17 ottobre 2022: finalmente sono svelate al pubblico le tappe del giro d’Italia 2023, con partenza dalla Costa dei Trabocchi, in Abruzzo (che prende il nome dalle antiche palafitte in legno tipiche del mar Tirreno utilizzate per la pesca fino alla seconda metà del Novecento) il 6 maggio e arrivo con l’ultima tappa nella splendida cornice dei Fori Imperiali a Roma, il 28 dello stesso mese.
Un giro, quello del 2023, ben equilibrato sia dal punto di vista degli scalatori che dei velocisti con ben tre tappe a cronometro e sette arrivi in salita. Non ci è ancora dato sapere i favoriti alla maglia rosa, in quanto non è ancora chiaro chi parteciperà al giro: sicuramente non ci sarà Tom Dumoulin, il vincitore della corsa rosa nel 2017 è fresco di ritiro dalle attività agonistiche e probabilmente seguirà la competizione dal divano di casa e c’è invece curiosità per una possibile partecipazione di Remco Evenepoel che fresco di vittoria della Vuelta 2022 sembrerebbe intenzionato a giocarsi le sue carte anche nel grande giro del Belpaese.

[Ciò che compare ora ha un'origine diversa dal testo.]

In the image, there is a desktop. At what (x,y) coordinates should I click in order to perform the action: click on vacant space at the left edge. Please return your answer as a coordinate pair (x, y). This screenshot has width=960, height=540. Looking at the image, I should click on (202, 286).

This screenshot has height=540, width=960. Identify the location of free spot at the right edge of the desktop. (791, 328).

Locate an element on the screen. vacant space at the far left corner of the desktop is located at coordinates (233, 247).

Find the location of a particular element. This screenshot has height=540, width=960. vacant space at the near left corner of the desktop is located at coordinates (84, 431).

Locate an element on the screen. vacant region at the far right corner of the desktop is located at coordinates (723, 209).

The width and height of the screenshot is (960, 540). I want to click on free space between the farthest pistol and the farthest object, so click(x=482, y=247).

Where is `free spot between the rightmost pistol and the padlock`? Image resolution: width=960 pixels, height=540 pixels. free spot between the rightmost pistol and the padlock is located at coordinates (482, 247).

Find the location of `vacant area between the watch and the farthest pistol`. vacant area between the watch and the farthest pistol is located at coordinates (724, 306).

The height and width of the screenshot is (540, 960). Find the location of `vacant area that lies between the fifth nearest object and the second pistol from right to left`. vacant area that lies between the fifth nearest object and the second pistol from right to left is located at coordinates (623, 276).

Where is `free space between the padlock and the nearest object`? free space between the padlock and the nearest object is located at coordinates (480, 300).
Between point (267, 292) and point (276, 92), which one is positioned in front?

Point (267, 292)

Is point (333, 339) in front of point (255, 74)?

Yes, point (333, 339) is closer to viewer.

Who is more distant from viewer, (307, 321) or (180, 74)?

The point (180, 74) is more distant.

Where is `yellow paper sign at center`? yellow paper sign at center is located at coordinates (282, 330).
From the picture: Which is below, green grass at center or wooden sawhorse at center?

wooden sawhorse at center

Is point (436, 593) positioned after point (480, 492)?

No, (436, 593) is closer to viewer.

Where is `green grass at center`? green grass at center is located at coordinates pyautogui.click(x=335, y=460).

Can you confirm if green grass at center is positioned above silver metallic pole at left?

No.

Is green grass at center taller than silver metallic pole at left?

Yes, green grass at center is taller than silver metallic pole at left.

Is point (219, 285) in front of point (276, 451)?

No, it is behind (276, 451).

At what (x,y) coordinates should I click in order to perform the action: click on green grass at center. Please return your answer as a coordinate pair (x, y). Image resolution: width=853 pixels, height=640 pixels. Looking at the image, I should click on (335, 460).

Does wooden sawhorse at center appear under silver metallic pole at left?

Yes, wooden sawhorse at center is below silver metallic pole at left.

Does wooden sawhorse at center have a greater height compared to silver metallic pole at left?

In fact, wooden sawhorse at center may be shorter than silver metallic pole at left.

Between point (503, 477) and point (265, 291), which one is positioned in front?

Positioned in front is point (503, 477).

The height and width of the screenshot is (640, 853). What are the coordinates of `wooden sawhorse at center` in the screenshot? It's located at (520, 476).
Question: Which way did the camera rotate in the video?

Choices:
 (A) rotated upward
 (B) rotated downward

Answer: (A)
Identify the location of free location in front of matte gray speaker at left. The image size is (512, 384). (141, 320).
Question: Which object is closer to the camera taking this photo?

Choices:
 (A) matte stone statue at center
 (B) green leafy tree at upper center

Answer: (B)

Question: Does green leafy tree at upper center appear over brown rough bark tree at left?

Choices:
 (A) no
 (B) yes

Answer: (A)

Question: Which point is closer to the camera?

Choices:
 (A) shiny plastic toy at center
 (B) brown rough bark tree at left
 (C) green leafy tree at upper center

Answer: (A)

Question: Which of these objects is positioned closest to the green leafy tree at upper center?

Quest’edizione sarà sicuramente come le precedenti molto combattuta, con più di un ciclista con l’obiettivo di arriva in testa alla classifica e primo nella tappa, la cosa più logica in ogni competizione di questo tipo; ma se vi dicessimo che c’è stato un ciclista che ha basato la sua carriera sull’arrivare ultimo ci credereste? Ecco l’incredibile storia di Luigi Malabrocca.
A tanto così da Coppi
È il 15 settembre 2019 in un piccolo borgo chiamato Castellania nell’alessandrino nasce il più grande ciclista italiano del Novecento: Fausto Coppi; nemmeno un anno dopo a poco più di 15 chilometri di distanza a Tortona nasce il 22 giugno del 1920 un altro ragazzo che scriverà come il Campionissimo pagine della storia del ciclismo italiano: Luigi Malabrocca.
La cosa curiosa di questo parallelo è che sì, entrambi verranno ricordati per le loro performance sportive ma in senso completamente opposto; mentre la carriera di Coppi sarà caratterizzata da una vittoria scintillante dietro l’altra per il Malabrocca sarà l’esatto contrario: un continuo susseguirsi di ultimi posti, una storia triste se fosse solo questo ma si è costretti a cambiare prospettiva quando si viene a sapere che l’essere fanalino di coda per Malabrocca non era una vergogna ma anzi, un risultato atteso e ricercato con forza e alle volte anche una certa malizia.
L’arte di arrivare ultimo
Allo spettatore più disattento il ciclismo potrà sembrare uno sport di pura prestanza fisica dove il movimento muscolare e la resistenza siano i principali parametri a decidere la differenza tra uno sportivo vincente e uno perdente; per quanto siano due fattori fondamentali non è completamente vero, il ciclismo è infatti anche uno sport di squadra ed è quando si è in gruppo che i ciclisti si giocano la vera possibilità di vincere o meno le loro competizioni. Anche se al fruitore occasionale dello sport per eccellenza su due ruote potrà sembrare strano il ciclismo in alcune delle fasi delle corse assomiglia a sport differenti come gli scacchi o il poker, per via dell’attenzione e concentrazione richiesta ai corridori rispetto alla tattica da seguire che a sport di pura e semplice esplosività come i 100 metri e altre discipline dell’atletica.
Ebbene, Malabrocca viveva questa cosa nella stessa maniera di chi voleva vincere le gare, ma lui utilizzava testa e tatticismo per arrivare ultimo. Bisogna infatti sapere che all’epoca chi era maglia nera del Giro d’Italia si aggiudicava come premio il risultate di una colletta degli spettatori: certo non saranno state le cifre dei vincitori ma già di più rispetto a chi si trovava a metà classifica. Malabrocca in quel periodo diede fondo a tutta la sua fantasia e tra lunghe soste al bar, finte forature e pennichelle nei fienili diventò un vero e proprio professionista dell’ultimo posto.
L’ultimo “ultimo”
Il giochino di Malabrocca andò avanti fino al giro del 1949 quando si attardò così tanto da spazientire i giudici di gara che finirono per assegnargli lo stesso tempo del gruppo. Questo evento convinse definitivamente il ciclista a concludere la sua personale battaglia contro il tempo correndo ancora fino al 1956 ma senza più arrivare – volontariamente – ultimo.
Venuto a mancare nel 2006 e diventato nel frattempo fenomeno pop almeno nelle sue zone di origine il suo ricordo è mantenuto vivo dalla nipote Serena che tra eventi e incontri con le scuole continua a soffiare sul fuoco dell’incredibile leggenda del nonno.